*** Opening Data for processing ***

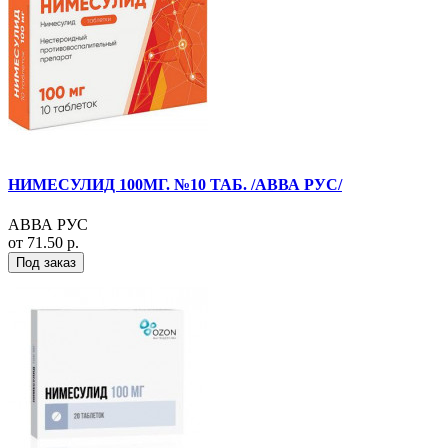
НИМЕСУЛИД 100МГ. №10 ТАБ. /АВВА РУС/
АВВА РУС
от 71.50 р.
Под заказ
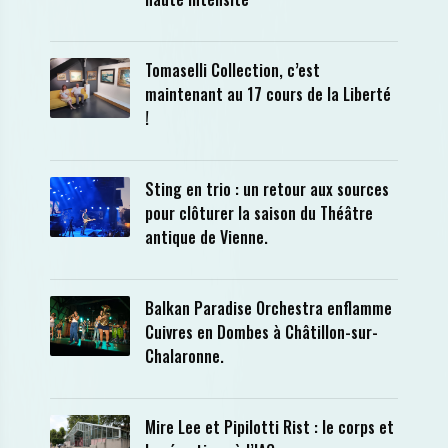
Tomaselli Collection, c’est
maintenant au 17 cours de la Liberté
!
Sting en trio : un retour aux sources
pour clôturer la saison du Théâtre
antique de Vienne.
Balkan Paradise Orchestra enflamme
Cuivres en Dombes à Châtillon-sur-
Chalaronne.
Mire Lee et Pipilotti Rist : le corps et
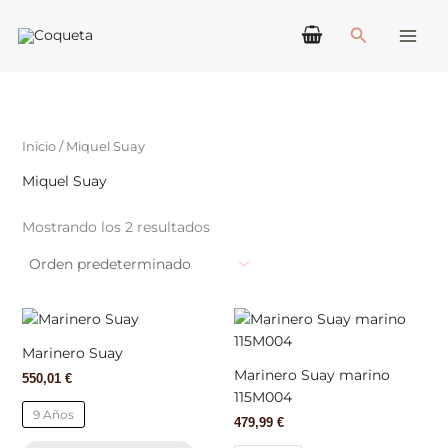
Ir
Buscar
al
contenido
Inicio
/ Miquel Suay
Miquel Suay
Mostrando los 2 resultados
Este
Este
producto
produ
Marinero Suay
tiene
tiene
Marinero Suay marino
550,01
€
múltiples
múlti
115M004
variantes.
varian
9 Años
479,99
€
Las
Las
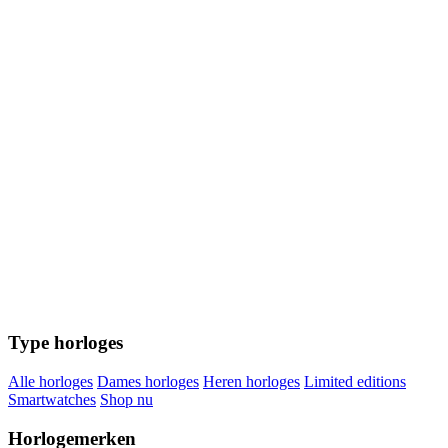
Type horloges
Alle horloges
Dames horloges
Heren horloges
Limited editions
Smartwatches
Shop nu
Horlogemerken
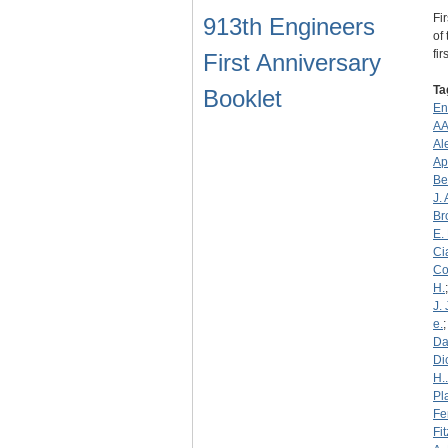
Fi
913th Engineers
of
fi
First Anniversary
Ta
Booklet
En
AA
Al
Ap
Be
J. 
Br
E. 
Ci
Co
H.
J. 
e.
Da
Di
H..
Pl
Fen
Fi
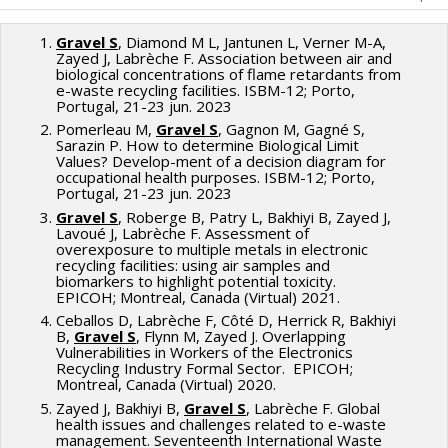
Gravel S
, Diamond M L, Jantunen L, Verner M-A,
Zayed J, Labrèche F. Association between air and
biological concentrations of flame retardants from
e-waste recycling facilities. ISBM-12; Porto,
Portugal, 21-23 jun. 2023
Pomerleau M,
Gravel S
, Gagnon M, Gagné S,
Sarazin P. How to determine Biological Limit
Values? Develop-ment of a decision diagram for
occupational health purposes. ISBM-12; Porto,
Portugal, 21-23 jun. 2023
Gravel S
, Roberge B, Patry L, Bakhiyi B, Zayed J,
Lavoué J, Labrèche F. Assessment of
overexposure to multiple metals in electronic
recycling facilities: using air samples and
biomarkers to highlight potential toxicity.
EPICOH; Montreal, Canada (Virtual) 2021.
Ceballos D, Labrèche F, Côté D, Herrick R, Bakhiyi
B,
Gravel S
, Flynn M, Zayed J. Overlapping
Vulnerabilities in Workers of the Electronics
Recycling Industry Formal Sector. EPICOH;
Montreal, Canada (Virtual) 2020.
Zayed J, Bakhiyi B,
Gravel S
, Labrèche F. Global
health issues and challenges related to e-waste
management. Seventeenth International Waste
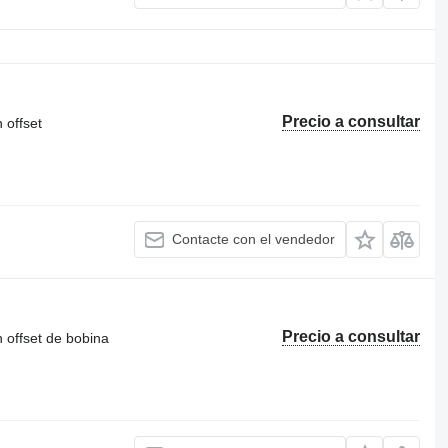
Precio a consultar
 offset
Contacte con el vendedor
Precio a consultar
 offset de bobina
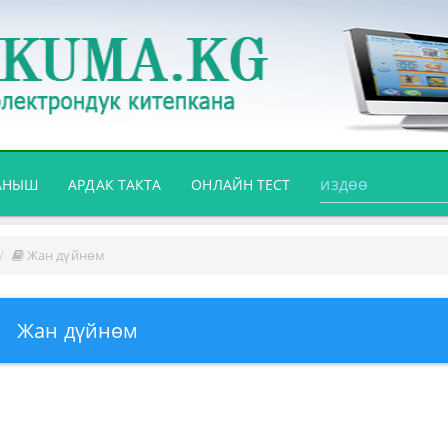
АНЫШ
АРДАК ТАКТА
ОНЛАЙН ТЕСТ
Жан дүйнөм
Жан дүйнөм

*** Closing Data for processing ***

= What this task involves =
How many lines in the records above hold the word "facilities"? Give only the number.

= Output below =
2